About the partition of some reciprocals

Question

Does there exists a partition of the reciprocals $\frac{1}{2}, \frac{1}{3},\cdots,\frac{1}{12}$, into two sets $A$ and $B$ such that $\displaystyle\sum_A\frac{1}{n} -\sum_B\frac{1}{n}=1$?

Answer 1

Let $k=\frac{12!}{7}=1\cdot2\cdot3\cdots6\cdot8\cdots12=68428800$. Notice that $k$ is an integer and $\gcd(k,7)=1$

We could have chosen a smaller $k$, for example $\text{lcm}(1,2,3,\dots,6,8,\dots,12)=3960$, but it really doesn't change anything in the proof and it makes it clearer hopefully what is going on.
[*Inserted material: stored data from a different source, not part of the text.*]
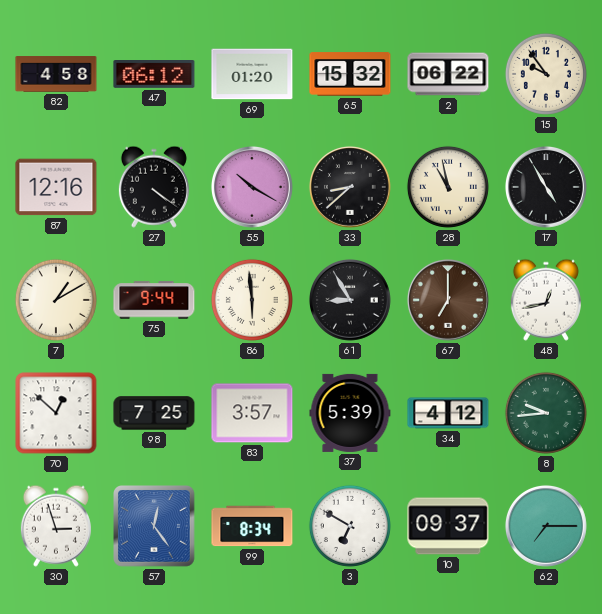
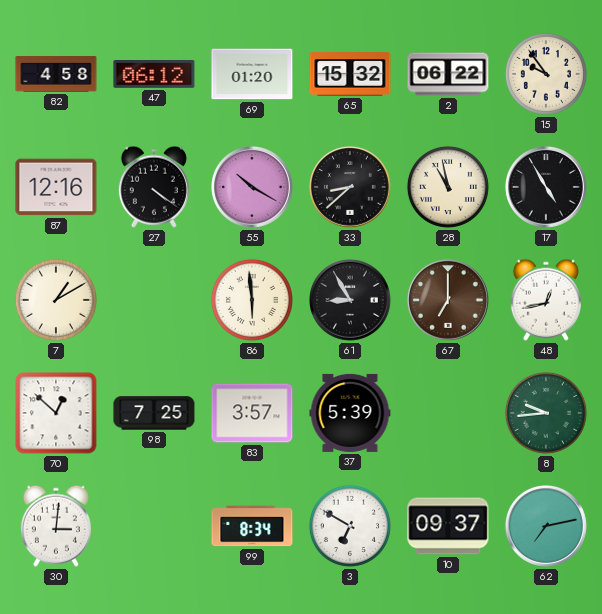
75: 9:44 -> none
34: 4:12 -> none
30: 2:57 -> 3:01
57: 12:24 -> none
62: 7:15 -> 7:13
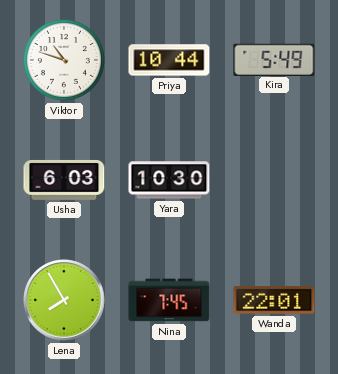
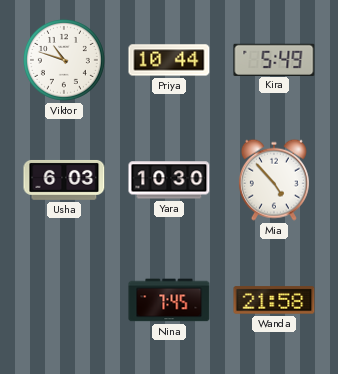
Mia: none -> 4:53
Lena: 7:55 -> none
Wanda: 22:01 -> 21:58
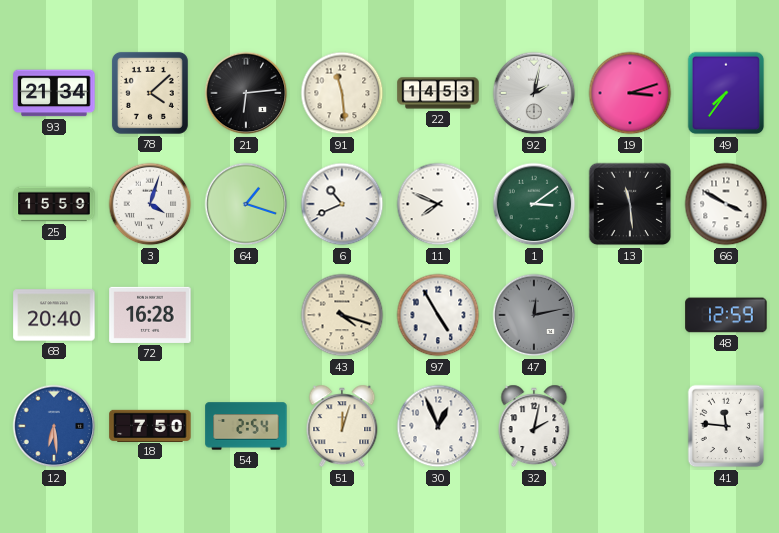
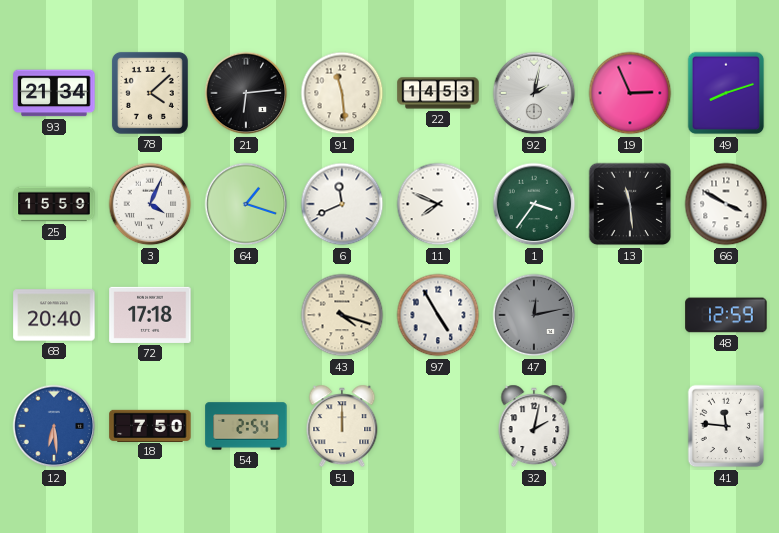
19: 3:12 -> 2:56
49: 7:36 -> 8:12
3: 4:03 -> 4:04
6: 10:41 -> 11:41
1: 3:09 -> 3:36
72: 16:28 -> 17:18
51: 12:03 -> 12:00
30: 12:56 -> none
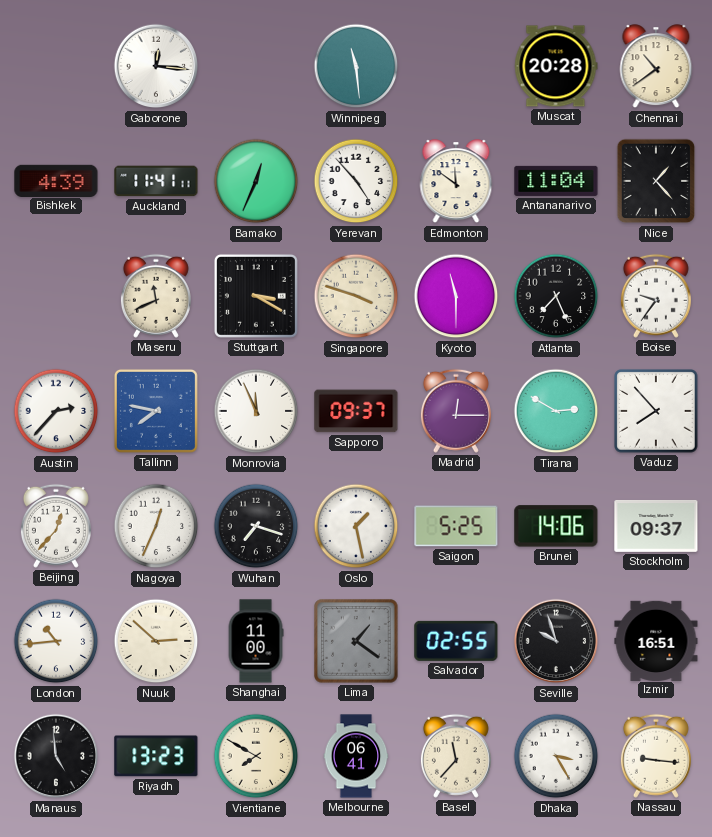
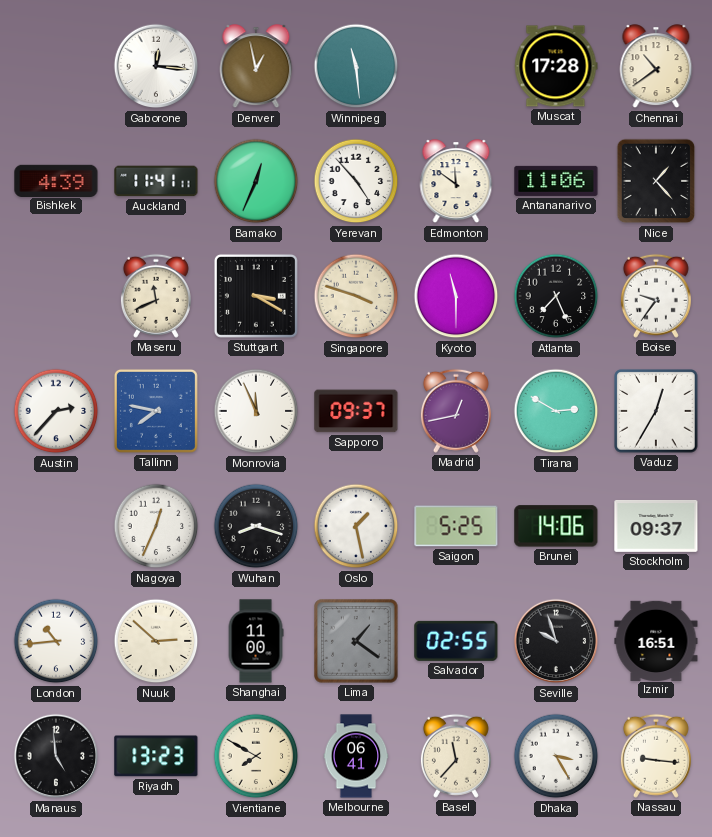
Denver: none -> 12:58
Muscat: 20:28 -> 17:28
Antananarivo: 11:04 -> 11:06
Madrid: 12:15 -> 12:43
Vaduz: 7:53 -> 12:35
Beijing: 12:37 -> none
Wuhan: 7:18 -> 8:18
Then $k\left(\sum\limits_{A}\frac{1}{n}-\sum\limits_{B}\frac{1}{n}\right)=k$

Moving the term $\frac{k}{7}$ to one side and all other terms to the other side, we have:

$\frac{k}{7}=\pm k\pm\frac{k}{2}\pm\frac{k}{3}\pm\dots\pm\frac{k}{6}\pm\frac{k}{8}\pm\dots\pm\frac{k}{12}$

Each of the numbers on the right an integer so it follows that their sum and difference are as well. (Why?) What about the left side? What does this imply?